Quote:
Originally Posted by Rapidesh123
You don't forget programming.
You may forget how to code, how to program in a language, but you never forget how to make algorithms.
if you knew how to program, you would understand that in order to make only the logic of a bot that plays 9/5 nit poker will take you more than 3k lines of code.
Now imagine making a bot that plays semi-GTO lol
Okay, since you mention it, let's consider GTO strategies first. Let's start with basics. John Nash proved that a GTO strategy
exists for any finite poker game with any number of players. But existence is the "easy" part. Finding a GTO strategy (or strategies) is the hard part.
Generally speaking there are two different but related tasks associated with GTO poker strategies. One is to "find" a GTO strategy, and the other is to "encode" a GTO strategy once found.
To date, the only game that has been "solved" is HULHE. And, truthfully, I believe that it is only essentially solved since there is no way of knowing whether a true equilibrium GTO strategy (set of strategies, one for SB and one for BB) has been found. But let's leave that to the side for our purposes here.
The good folks at the University of Alberta solved heads-up limit holdem a couple of years ago. They used a sophisticated "learning" algorithm and immense computing power to essentially have a computer play trillions and trillions of hands against itself to eventually arrive at an equilibrium strategy (pair).
Once found, the Alberta team encoded the GTO strategy into a computer called Cepheus that is available for the public to play against. The complete strategy takes tons and tons of storage space on a very large computer and consists of literally zillions of lines of code.
Now fast forward a year or two. The team at CMU developed new sophisticated "learning" techniques to have a computer approximate a HUNLHE GTO strategy. The program/computer is called Libratus. Libratus played trillions and trillions of hands of 200bb deep heads-up no-limit holdem against itself until the CMU team was confident that it had reached a fairly good GTO approximation (abstracting bet sizes).
Rather than encode the complete quasi-GTO strategy it developed, the CMU team stores the preflop and flop strategy elements in computer storage. For the turn and river, Libratus runs a separate solver to derive the optimal strategy given the action to that point. For the Libratus challenge, the CMU team rented time on a supercomputer for this purpose.
When asked if the Libratus program could be transferred over to a PC, the main developer said that it is theoretically possible but would take a lot of work. Once successfully converted to a PC-friendly form, on one of today's fast PC's, Libratus would probably take at least several minutes on its turn/river decisions as compared to 15-20 seconds on the supercomputer.
The point is that nobody initially sits down to "program" a GTO strategy. That concept, as stated, is meaningless. First you must find a GTO strategy (quasi). This itself is currently beyond the capabilities of all but a handful of teams of academic researchers. Once found it would then take either immense computer storage to store the strategy or immense computing power to calculate aspects of it on the fly (or both).
Should the above fill online poker players with glee? Of course not. Computing power is going to continue growing in leaps and bounds ala Moore's Law. So even if HULHE is the only game truly solved to date and even if a quasi-GTO strategy has recently been developed for only 200bb deep HUNLHE, these methods and techniques may well be used to develop quasi-quasi GTO solutions of other poker variants in some unknown time horizon.
But that is not the most important or salient fear that online poker players have regarding bots. Pre- and post-flop solvers already exist and their approximate solutions can be ported to a poker-playing bot. Far-from-perfect strategies can be developed fairly easily and surely can beat many low-to-mid stakes games.

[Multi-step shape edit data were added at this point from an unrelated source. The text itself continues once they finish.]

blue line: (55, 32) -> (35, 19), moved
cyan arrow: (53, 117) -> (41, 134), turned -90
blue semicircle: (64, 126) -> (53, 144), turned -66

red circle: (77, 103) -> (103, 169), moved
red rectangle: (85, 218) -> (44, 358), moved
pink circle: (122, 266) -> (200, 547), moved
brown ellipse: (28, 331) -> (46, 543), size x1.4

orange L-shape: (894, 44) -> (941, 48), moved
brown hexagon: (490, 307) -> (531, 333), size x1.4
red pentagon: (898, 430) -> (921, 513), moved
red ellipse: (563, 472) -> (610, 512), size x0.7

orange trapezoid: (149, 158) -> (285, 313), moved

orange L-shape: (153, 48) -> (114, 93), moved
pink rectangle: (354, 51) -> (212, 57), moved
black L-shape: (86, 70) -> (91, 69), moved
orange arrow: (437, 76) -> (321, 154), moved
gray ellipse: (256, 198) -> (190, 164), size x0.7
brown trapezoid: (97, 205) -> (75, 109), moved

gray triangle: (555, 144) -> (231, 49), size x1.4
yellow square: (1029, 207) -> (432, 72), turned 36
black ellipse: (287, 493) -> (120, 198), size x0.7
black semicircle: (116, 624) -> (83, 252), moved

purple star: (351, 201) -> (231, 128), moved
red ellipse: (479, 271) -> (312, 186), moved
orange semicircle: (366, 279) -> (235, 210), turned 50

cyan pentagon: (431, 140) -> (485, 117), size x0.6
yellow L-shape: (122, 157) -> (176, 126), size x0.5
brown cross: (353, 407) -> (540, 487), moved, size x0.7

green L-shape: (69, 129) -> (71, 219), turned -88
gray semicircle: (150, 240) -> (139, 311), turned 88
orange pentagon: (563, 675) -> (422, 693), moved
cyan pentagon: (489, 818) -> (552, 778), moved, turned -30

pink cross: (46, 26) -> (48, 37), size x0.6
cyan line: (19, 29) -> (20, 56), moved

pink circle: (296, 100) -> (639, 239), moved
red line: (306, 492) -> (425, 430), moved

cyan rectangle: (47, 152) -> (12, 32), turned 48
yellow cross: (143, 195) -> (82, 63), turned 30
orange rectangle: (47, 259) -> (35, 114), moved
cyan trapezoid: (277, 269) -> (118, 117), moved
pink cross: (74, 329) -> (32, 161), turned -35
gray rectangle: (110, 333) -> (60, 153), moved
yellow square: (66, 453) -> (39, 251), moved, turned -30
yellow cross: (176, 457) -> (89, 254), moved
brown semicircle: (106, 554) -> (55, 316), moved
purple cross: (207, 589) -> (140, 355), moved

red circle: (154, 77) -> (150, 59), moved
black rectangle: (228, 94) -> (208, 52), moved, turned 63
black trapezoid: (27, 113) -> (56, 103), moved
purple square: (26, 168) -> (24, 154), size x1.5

And the same advances in computing power and storage which will improve the hunt for GTO strategies will mean that "far-from-perfect" computer-playing bots will also continue to improve in strength, speed, complexity, etc. This is surely the largest concern.
Much of this is unknown and uncertain. But many people are worried that the future may arrive sooner than expected. Repeatedly saying how difficult it would be to program a poker-playing bot (either GTO or not) is naive and seems to be oblivious to significant advances in this general area over the last few years.
To boil it down to one sentence, I am not concerned that Cepheus and Libratus will be seated at an online poker table any time soon, but the recent advances in AI techniques that led to the development of Cepheus and Libratus will undoubtedly lead to the advancement of many other winning online poker-playing bots.
Last edited by whosnext; 02-11-2017 at 05:39 AM.